Cyprus wants shipping corridor to export natgas
(Reuters) - Cyprus wants to establish itself as a gateway from east Mediterranean gas resources to Europe via a shipping corridor of LNG carriers, its president said on Monday.
Cyprus's new centrist government, which came to power in February, has cooled to the idea championed by its predecessors of an "EastMed" pipeline transferring gas to Europe.
Instead, authorities now want to transport, via pipeline, natural gas from fields in the eastern Mediterranean to the island for use in domestic conventional power generation, with an additional LNG facility to process for European markets, President Nikos Christodoulides said.
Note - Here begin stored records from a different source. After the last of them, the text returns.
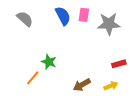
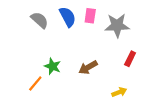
gray semicircle: (25, 19) -> (40, 20), moved
red rectangle: (119, 64) -> (130, 59), moved, turned -48
brown arrow: (82, 85) -> (88, 67), moved

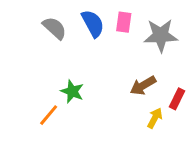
red rectangle: (130, 59) -> (177, 99), moved
brown arrow: (88, 67) -> (143, 86), moved
yellow arrow: (119, 92) -> (155, 118), moved, turned -40

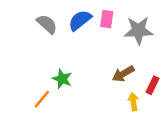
blue semicircle: (93, 24) -> (80, 20), turned -100
yellow arrow: (155, 118) -> (133, 102), turned -36

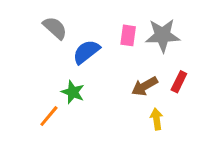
pink rectangle: (107, 19) -> (128, 35), moved
blue semicircle: (80, 20) -> (86, 52), moved
red rectangle: (153, 85) -> (179, 82), moved

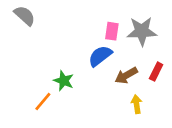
gray semicircle: (55, 28) -> (25, 16), moved
blue semicircle: (86, 52) -> (100, 56), moved

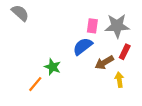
red rectangle: (156, 72) -> (125, 52), moved
yellow arrow: (137, 104) -> (119, 80), moved

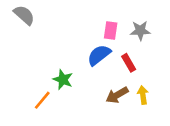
gray star: (117, 26) -> (140, 31), size x0.7
red rectangle: (125, 52) -> (129, 63), moved, turned -56
brown arrow: (104, 63) -> (117, 95), moved

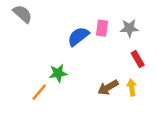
blue semicircle: (99, 55) -> (78, 36), moved
red rectangle: (129, 63) -> (138, 59), moved
green star: (63, 80) -> (58, 73), turned -30

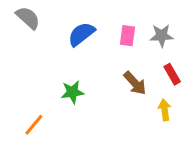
blue semicircle: (78, 36) -> (81, 34), moved
brown arrow: (108, 87) -> (135, 83), moved, turned -102
orange line: (39, 92) -> (34, 125), moved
"Through this facility, natural gas from the Eastern Mediterranean region can be liquefied in Cyprus and transported by LNG carriers to the European markets, thus creating an East Med corridor of gas supply to Europe," Christodoulides told a workshop of industry stakeholders in Nicosia.
The east Mediterranean has yielded some of the largest natural gas discoveries in the past decade. Cyprus reported its first natural gas discovery in 2011, though it has yet to enter production.
Plans for a 2,000 km (1,243 mile) pipeline to take eastern Mediterranean gas to Europe had been under discussion for about a decade. However, there was a setback in early 2022, when the U.S. pulled its previous support, saying it was too expensive and would take too long to build.